これまでの終活(お墓や遺言、アルバムの整理など)とは異なり、目に見えないデータを取り扱うため、近年その重要性が急速に高まっています。
デジタル終活の対象になるもの
デジタル終活で整理すべきデータは、大きく4つのカテゴリーに分けられます。
・金融資産(ネット遺産):ネット銀行、ネット証券、FX・暗号資産、各種スマホ決済(PayPayなど)の残高
・個人情報・各種アカウント:SNS(LINE、Instagram、Xなど)、サブスクリプション(Netflix、Amazonプライムなど)、メールアドレス、通販サイト
・スマホやPC内のデータ:思い出の写真や動画、アドレス帳、仕事関係の書類
・その他:ポイントサイト、クラウド上のデータ
対策をしないとどうなる?(放置するリスク)
デジタル遺品をそのままにしておくと、残された遺族が以下のようなトラブルに巻き込まれるケースが増えています。
1.サブスクの月額費用が引き落とされ続ける家族が契約に気づかないまま、亡くなった後も毎月料金が引き落とされ続けるケースが多発しています。
2.ネット銀行などの遺産が「行方不明」になる通帳や紙の明細がないため、遺族が口座の存在そのものに気づけず、遺産相続の際に見落とされてしまうリスクがあります。
3.スマホのロックが解除できず、写真や連絡先が見られない故人の思い出の写真を取り出したい、あるいは葬儀のために知人の連絡先を知りたいと思っても、パスワードが分からずスマホを開けないという問題です。
今すぐできる、デジタル終活の3ステップ
デジタル終活の基本は「遺族に見せるもの」と「見せずに消すもの」を分けて、引き継ぎ方を決めておくことです。
1. アカウントの「棚卸し」と整理
使っていないアプリや会員制サイトは、今すぐ解約・退会しておきましょう。持ち数を減らすだけで、のちの管理がぐっと楽になります。

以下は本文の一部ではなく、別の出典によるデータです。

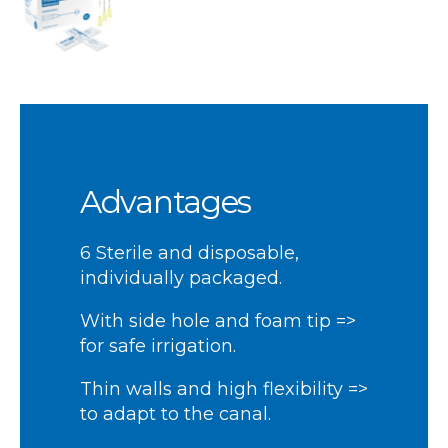
Advantages
6 Sterile and disposable,
individually packaged.
With side hole and foam tip =>
for safe irrigation.
Thin walls and high flexibility =>
to adapt to the canal.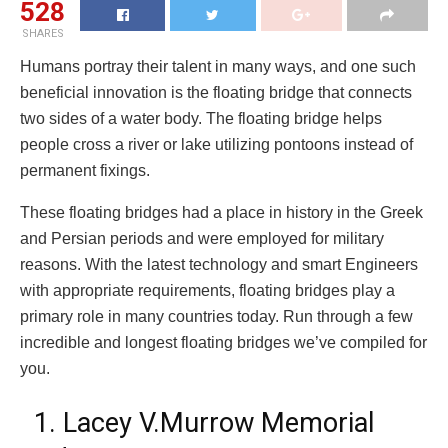
528
SHARES
Humans portray their talent in many ways, and one such
beneficial innovation is the floating bridge that connects
two sides of a water body. The floating bridge helps
people cross a river or lake utilizing pontoons instead of
permanent fixings.
These floating bridges had a place in history in the Greek
and Persian periods and were employed for military
reasons. With the latest technology and smart Engineers
with appropriate requirements, floating bridges play a
primary role in many countries today. Run through a few
incredible and longest floating bridges we’ve compiled for
you.
1. Lacey V.Murrow Memorial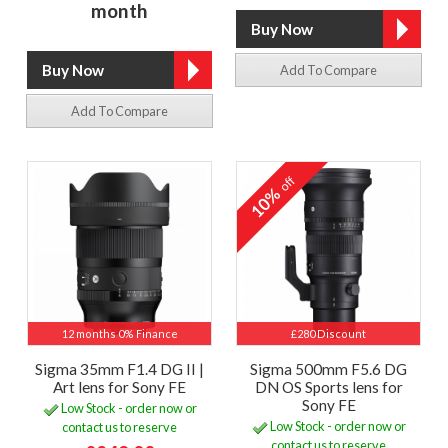
month
Add To Compare
Add To Compare
off
10%
12 months 0% Finance
£280 Discount
Sigma 35mm F1.4 DG II |
Sigma 500mm F5.6 DG
Art lens for Sony FE
DN OS Sports lens for
Sony FE
Low Stock - order now or
Low Stock - order now or
contact us to reserve
contact us to reserve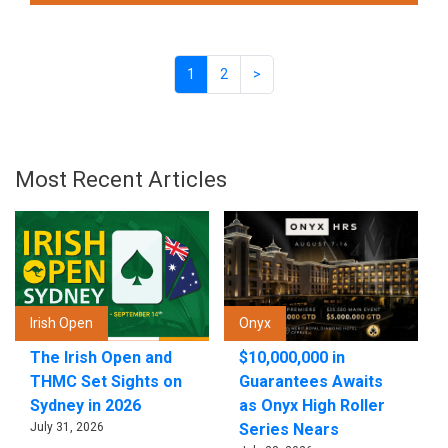
1
2
>
Most Recent Articles
Irish Open
Onyx
The Irish Open and
$10,000,000 in
THMC Set Sights on
Guarantees Awaits
Sydney in 2026
as Onyx High Roller
July 31, 2026
Series Nears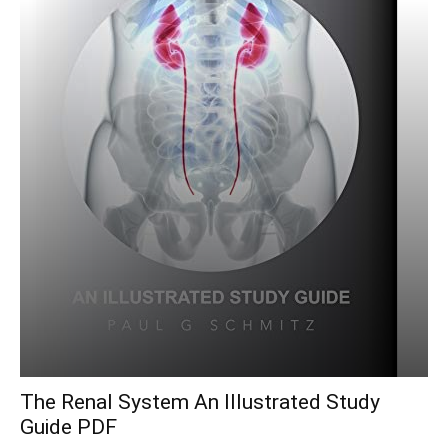
The Renal System An Illustrated Study
Guide PDF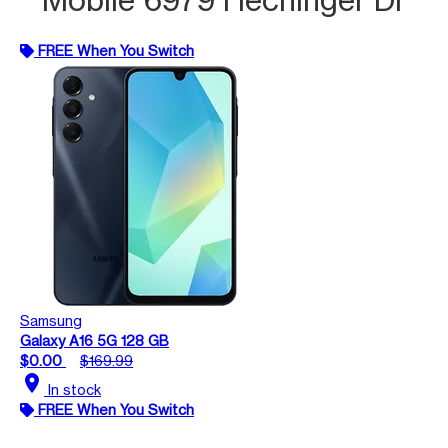
FREE When You Switch
Samsung
Galaxy A16 5G 128 GB
$0.00
$169.99
location_on
In stock
FREE When You Switch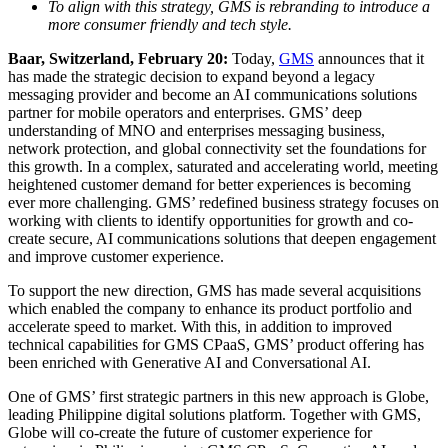
To align with this strategy, GMS is rebranding to introduce a
more consumer friendly and tech style.
Baar, Switzerland, February 20:
Today,
GMS
announces that it
has made the strategic decision to expand beyond a legacy
messaging provider and become an AI communications solutions
partner for mobile operators and enterprises. GMS’ deep
understanding of MNO and enterprises messaging business,
network protection, and global connectivity set the foundations for
this growth. In a complex, saturated and accelerating world, meeting
heightened customer demand for better experiences is becoming
ever more challenging. GMS’ redefined business strategy focuses on
working with clients to identify opportunities for growth and co-
create secure, AI communications solutions that deepen engagement
and improve customer experience.
To support the new direction, GMS has made several acquisitions
which enabled the company to enhance its product portfolio and
accelerate speed to market. With this, in addition to improved
technical capabilities for GMS CPaaS, GMS’ product offering has
been enriched with Generative AI and Conversational AI.
One of GMS’ first strategic partners in this new approach is Globe,
leading Philippine digital solutions platform. Together with GMS,
Globe will co-create the future of customer experience for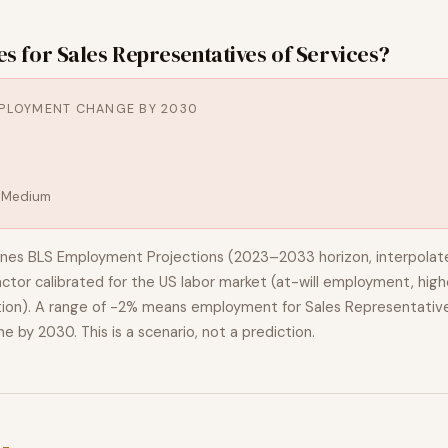
es for
Sales Representatives of Services
?
PLOYMENT CHANGE BY 2030
:
Medium
nes BLS Employment Projections (2023–2033 horizon, interpolat
actor calibrated for the US labor market (at-will employment, highe
ion). A range of
-2%
means employment for
Sales Representative
ne
by 2030. This is a scenario, not a prediction.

2.パスワード情報の保管(エンディングノートへの記載)
スマホのロック解除暗証番号、ネット銀行、主要なSNSのID・パスワードを書き留めます。
・注意点: セキュリティの観点から、パスワードそのものをノートに丸ごと書くのが不安な場合は、「ヒント」や「保管場所(暗号化したUSBなど)」のあり方を書いておく方法も有効です。
3.各サービスの「追悼アカウント」機能の活用
例えば、Appleの「故人アカウント管理連絡先」や、Googleの「アカウント無効化管理ツール」など、事前に指定した家族へデータのアクセス権を譲渡したり、自動削除したりできる機能を設定しておくのもおすすめです。
デジタル終活は、残される家族の負担を減らすだけでなく、あなたの大切なプライバシーを守るためのものでもあります。まずは「スマホの中に何があるか」を把握することから始めてみてはいかがでしょうか。